Where are they now? According to a March 20 release, the sevuparin phase 2 study is expected to start recruiting patients in the first half of 2015.
The original deal: Numoda’s Venture arm led a $5.2 million round along with Burrill and friends. The money was earmarked to support Mabvax’s sarcoma vaccine, which at the time was in phase 2, as well as to help cover GMP scale-up work, likely at a contract manufacturer because this is well beyond Numoda’s scope of expertise. The specific services Numoda will provide weren’t listed beyond “advanced and patented clinical trial information technologies and management systems,” which could be just about anything.
Where are they now? The Mabvax research program continues to progress and the company has advanced additional cancer vaccine candidates into clinical testing.
The original deal: Services in exchange for a portion of drug profits. “Ergomed will share the costs of the clinical and regulatory costs in Europe, Russia and India for the phase 3 trial, which are estimated at approximately $30 million over the course of the study.

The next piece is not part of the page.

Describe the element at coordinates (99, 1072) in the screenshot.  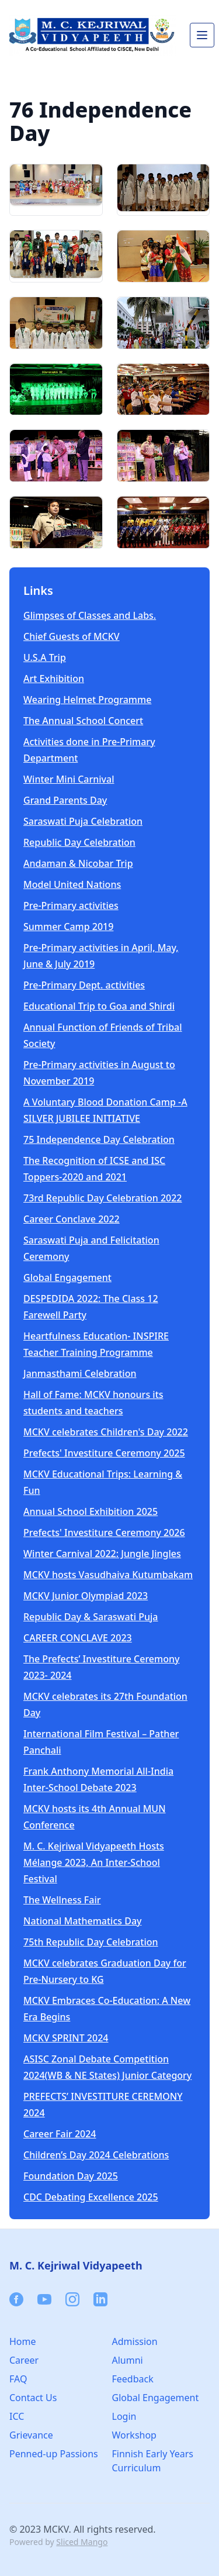
I see `Pre-Primary activities in August to November 2019` at that location.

Ergomed will receive its return on investment based as a single-digit percentage of milestone and royalty payments generated by CEL-SCI from Multikine, up to a specified maximum amount, from head and neck cancer sales of Multikine.”

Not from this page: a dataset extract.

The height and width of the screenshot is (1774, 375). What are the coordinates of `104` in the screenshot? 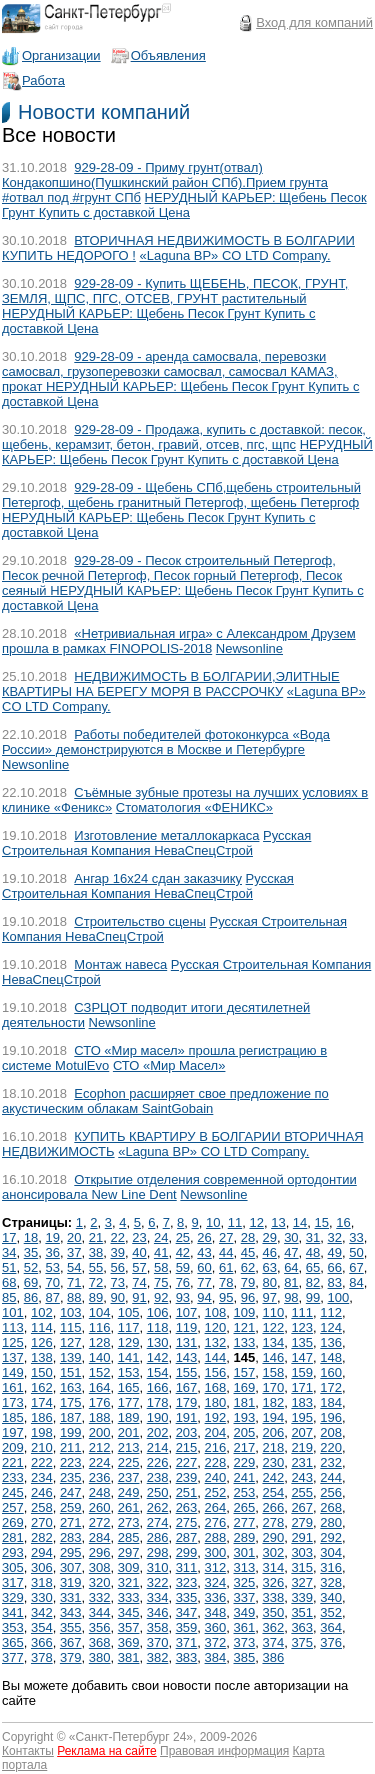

Where are they now? CEL SCI last reported (March 3) that it had enrolled 377 of the 880 patients it needs for the global phase 3 head-and-neck cancer study. They expect to complete enrollment in 2015, but at the current enrollment rate, it could be a long time before Ergomed sees any royalty money.
The original deal: No specifics released. Cato received an equity stake in Neurohealing in exchange for providing general clinical services to help move along drug NH001, a candidate to treat Parkinson’s Disease.
Where are they now? Neurohealing is still quietly moving NH001 and NH004 (another Parkinson’s treatment) through clinical research although the company appears to only have one active employee and a few consultants. An update in June 2014 put both drugs at phase 2 for Parkinson’s Disease indications. The company is also working on NH02D, a treatment for a different CNS indication.
The original deal: No press release was published about this deal. August Troendle, Medpace CEO and Founder, is managing partner of MX II Associates LLC, which owned 9.5% of Coherus at the time of Coherus’s IPO filling. Coherus signed a $51 MM master services agreement with Medpace. This is by far the most complex of the examples in the list and we may never know all the different influences coming into play at Coherus. Here’s a graphic that explains the Medpace/Coherus relationship in greater detail.
Where are they now? At the time of Coherus’ IPO filings in September 2014, there was 72% remaining on the $51 MM master services agreement with Medpace. Coherus is moving its phase 2 CHS-1420 into phase 3 this year.
The original deal: This began as a licensing agreement for Redwood’s platform technology, along with a minority equity stake. The agreement looked like Catalent would offer the platform to its own clients. Redwood originally planned to build out its own pipeline of drugs back in 2011, but somewhere along the way they must have realized the antibody drug conjugate technology they developed could be licensed as a platform to third parties.
Where is Redwood now? Catalent increased its ownership stake in Redwood Bioscience in March 2014 and then outright acquired the company in October 2014.
Deanna Pagoreic’s article in MedCity is a must-read for anyone interested in learning more about CRIOs and who might consider establishing a CRIO. The Calvert Research quote that Pagoreic cites provides an excellent example of the math involved in deciding whether or not to enter into a CRIO deal.